Me, a couple of months ago.

Why we do this

You don’t adopt processes because they’re fun, you adopt them because they have special ass-saving properties. Doing it the right way may seem heavy, micro-manage-y, but when the process sings, the unbearable weight of uncertainty is lifted from your shoulders. This is freedom through tyrrany.

A seasoned developer won’t find much of what follows particularly interesting. This is elementary, but it’s stuff that seemed worth talking about…

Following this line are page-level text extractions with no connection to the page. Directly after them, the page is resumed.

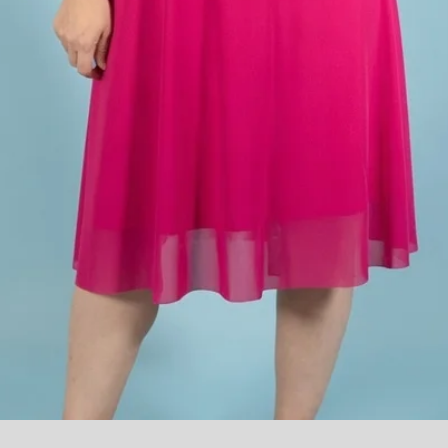
Quick View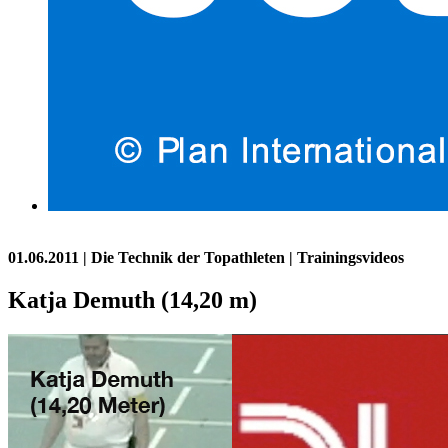
01.06.2011
| Die Technik der Topathleten | Trainingsvideos
Katja Demuth (14,20 m)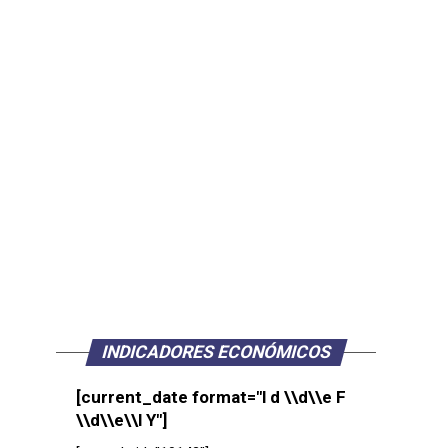
INDICADORES ECONÓMICOS
[current_date format="l d \\d\\e F
\\d\\e\\l Y"]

A few baseline requirements for anyone making and releasing software

Version control

Version control software is both a safety net and a collaboration tool. It’s a place, off your machine, to keep your code, and when you update the code, it keeps your previous version(s). So, even on a one-person project, it’s essential. When your hard drive crashes, you don’t lose your work. And, when you’re working with others on a single codebase, version control gives you a central repository to coordinate everyone’s changes.

Task tracking

Task tracking is not about micromanagement (or, at least it doesn’t have to be). You’ve gotta be able to see the tasks on the docket so that you can know how deep in the weeds you really are. Also, forgetting to do something is really embarassing. You can track tasks in a spreadsheet, but that’s not very visible to the team. Instead, go low-tech — 3×5 cards pinned to the wall — or high-tech — with one of many software packages designed for the purpose.

Defect tracking

When you find a problem: log a defect. Take a screenshot, and give sufficient details to reproduce the problem. Defects are your unplanned tasks, they must be addressed — either by fixing them, or choosing to let them slide as a known defect, which is totally okay. Unknown defects, on the other hand, are the devil. Always, always record your defects, even if the very next thing you’re going to do is fix it. You *will* be distracted. You *will* forget. Defects are pickier than tasks, and are best tracked with software.

Staging environment

Like defect tracking, having a staging environment is about reducing uncertainty. It’s an environment running in parallel to production, set up as identical as you can make it to the production system. (If you’re using Amazon EC2, this is pretty much as simple as copying your production instance!) Your goal is this: knowing that, if your application works in staging, it will work in production. You can run load and performance testing against your staging environment, test your deployment scripts, and, as a bonus, it makes for a nice place to demo your work before it’s finished.

Push-button deployment

When everything is running smoothly, a multi-step deployment process (grab the latest code, ftp it all to the server, restart apache, etc.) doesn’t seem like so much of a hassle. But when the shit hits the fan, folks are freaking out, and you’ve gotta redeploy, half-drunk on a friday night, you’ll screw it up. You’ll forget something, and your minor bug will become a total clusterfuck. But if you’ve got push-button deployment, you can’t miss. If you’ve got a identical staging environment, you’re even better off, because you can develop your deployment script for staging, use it a few dozen times, and then when it’s time to roll to production, you know it’ll work.